Gov. Bill Richardson announced Monday that he was “encouraged” after his trip to North Korea, particularly over the country’s decision to respond in “a statesmanlike manner” after South Korea began military exercises.
During Richardson’s Dec. 16-20 trip, South Korea participated in live-fire drills that prompted a threat of retaliation by North Korea. Cooler heads prevailed, and North Korea did not respond.
“I am very encouraged by the news that North Korea will not react militarily to South Korea’s drills,” Richardson said. “During my meetings in Pyongyang, I repeatedly pressed North Korea not to retaliate. The result is that South Korea was able to flex its muscles, and North Korea reacted in a statesmanlike manner. I hope this will signal a new chapter and a round of dialogue to lessen tension on the Korean peninsula.”
South Korea said it was too early to tell if the offer from North Korea was genuine or not.
“We need to assess overall the scope of inspection and the motivation behind North Korea agreeing to let IAEA inspectors back in,” South Korean Foreign Ministry spokesman Kim Young-sun told reporters Monday.

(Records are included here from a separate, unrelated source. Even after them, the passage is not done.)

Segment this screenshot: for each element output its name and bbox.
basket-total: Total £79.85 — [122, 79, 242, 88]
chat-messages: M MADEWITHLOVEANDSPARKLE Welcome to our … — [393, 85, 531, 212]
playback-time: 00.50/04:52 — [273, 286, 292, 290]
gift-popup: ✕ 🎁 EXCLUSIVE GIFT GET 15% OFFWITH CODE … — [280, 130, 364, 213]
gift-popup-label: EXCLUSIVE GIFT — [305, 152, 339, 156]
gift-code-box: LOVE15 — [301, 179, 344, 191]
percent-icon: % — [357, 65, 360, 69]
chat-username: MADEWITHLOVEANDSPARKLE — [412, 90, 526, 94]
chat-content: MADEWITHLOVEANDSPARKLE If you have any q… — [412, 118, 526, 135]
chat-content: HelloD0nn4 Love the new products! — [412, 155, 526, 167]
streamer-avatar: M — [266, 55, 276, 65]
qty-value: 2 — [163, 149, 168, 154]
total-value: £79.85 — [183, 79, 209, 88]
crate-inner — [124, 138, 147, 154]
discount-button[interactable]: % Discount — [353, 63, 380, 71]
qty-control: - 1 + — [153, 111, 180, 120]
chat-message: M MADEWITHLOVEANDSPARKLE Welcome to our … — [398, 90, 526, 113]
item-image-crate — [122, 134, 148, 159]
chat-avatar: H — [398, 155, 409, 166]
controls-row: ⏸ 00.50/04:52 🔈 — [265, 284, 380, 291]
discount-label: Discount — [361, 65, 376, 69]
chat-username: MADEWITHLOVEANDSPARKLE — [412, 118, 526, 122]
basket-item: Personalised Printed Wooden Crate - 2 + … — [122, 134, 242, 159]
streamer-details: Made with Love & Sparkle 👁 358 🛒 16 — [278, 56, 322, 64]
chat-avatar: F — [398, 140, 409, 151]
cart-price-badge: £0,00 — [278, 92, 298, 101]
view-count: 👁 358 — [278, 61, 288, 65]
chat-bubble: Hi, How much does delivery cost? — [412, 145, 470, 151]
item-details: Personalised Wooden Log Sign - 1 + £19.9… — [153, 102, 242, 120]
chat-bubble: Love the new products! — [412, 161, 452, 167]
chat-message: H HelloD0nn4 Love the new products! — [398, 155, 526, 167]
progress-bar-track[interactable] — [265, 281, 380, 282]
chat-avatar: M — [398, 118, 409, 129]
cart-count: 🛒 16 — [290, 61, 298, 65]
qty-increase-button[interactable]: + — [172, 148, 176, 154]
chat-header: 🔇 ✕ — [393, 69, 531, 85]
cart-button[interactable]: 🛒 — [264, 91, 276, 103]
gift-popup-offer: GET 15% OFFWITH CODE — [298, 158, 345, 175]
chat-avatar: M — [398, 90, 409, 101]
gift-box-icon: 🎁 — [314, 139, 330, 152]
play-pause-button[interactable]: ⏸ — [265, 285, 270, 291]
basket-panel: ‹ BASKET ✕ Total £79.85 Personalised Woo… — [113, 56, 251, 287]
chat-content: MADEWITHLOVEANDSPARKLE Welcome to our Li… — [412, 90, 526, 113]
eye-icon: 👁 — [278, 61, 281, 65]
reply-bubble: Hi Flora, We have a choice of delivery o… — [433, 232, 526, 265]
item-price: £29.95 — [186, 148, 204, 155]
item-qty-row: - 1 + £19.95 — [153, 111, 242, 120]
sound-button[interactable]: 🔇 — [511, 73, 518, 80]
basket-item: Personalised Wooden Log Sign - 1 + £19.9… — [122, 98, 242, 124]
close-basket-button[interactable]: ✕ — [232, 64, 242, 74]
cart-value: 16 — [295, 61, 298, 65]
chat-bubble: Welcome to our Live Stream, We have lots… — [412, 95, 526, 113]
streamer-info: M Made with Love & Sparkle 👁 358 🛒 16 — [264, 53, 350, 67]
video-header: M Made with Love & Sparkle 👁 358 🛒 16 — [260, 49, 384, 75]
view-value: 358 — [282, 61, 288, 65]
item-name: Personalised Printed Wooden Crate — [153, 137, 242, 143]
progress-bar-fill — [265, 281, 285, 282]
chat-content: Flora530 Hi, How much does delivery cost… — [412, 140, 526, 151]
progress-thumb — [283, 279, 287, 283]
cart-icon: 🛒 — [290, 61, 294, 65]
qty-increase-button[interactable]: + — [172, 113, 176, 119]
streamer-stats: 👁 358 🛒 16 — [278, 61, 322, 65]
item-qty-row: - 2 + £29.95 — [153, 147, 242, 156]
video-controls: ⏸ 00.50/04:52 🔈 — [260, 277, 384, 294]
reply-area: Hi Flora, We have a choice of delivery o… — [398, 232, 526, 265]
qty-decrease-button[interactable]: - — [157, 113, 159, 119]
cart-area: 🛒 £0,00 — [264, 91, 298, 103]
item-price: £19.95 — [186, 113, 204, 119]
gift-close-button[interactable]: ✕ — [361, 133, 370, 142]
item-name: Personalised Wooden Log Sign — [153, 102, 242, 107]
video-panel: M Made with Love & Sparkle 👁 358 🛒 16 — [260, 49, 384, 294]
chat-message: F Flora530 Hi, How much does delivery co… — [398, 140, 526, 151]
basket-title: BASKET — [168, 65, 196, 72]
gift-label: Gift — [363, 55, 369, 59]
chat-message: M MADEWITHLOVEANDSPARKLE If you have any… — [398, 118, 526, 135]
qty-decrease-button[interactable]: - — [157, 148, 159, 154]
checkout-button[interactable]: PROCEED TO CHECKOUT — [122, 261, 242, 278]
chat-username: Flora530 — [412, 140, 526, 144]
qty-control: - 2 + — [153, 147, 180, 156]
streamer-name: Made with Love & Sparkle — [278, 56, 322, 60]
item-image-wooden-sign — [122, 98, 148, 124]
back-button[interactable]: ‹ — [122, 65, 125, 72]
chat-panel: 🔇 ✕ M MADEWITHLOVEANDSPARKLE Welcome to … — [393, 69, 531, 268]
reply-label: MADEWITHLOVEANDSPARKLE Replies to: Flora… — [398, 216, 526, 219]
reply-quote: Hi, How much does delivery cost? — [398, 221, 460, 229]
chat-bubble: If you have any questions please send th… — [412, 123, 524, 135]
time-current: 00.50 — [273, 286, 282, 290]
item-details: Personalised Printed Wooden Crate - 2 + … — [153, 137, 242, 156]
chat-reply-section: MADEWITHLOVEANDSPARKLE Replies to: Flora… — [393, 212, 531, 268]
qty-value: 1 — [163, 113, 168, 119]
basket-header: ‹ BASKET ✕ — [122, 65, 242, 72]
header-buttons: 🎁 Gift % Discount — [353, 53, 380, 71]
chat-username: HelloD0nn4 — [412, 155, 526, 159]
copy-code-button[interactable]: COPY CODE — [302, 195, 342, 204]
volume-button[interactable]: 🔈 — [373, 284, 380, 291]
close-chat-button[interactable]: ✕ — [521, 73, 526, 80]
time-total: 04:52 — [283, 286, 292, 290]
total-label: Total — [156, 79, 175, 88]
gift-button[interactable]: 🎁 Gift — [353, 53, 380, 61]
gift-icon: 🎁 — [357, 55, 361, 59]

Richardson also discussed a military commission that would involve representatives from North Korea, South Korea and the United States to monitor and prevent conflicts in the disputed areas of the West Sea.
Richardson was not in North Korea on an official State Department trip. Richardson has traveled to the secretive country before and received diplomats in New Mexico from the country.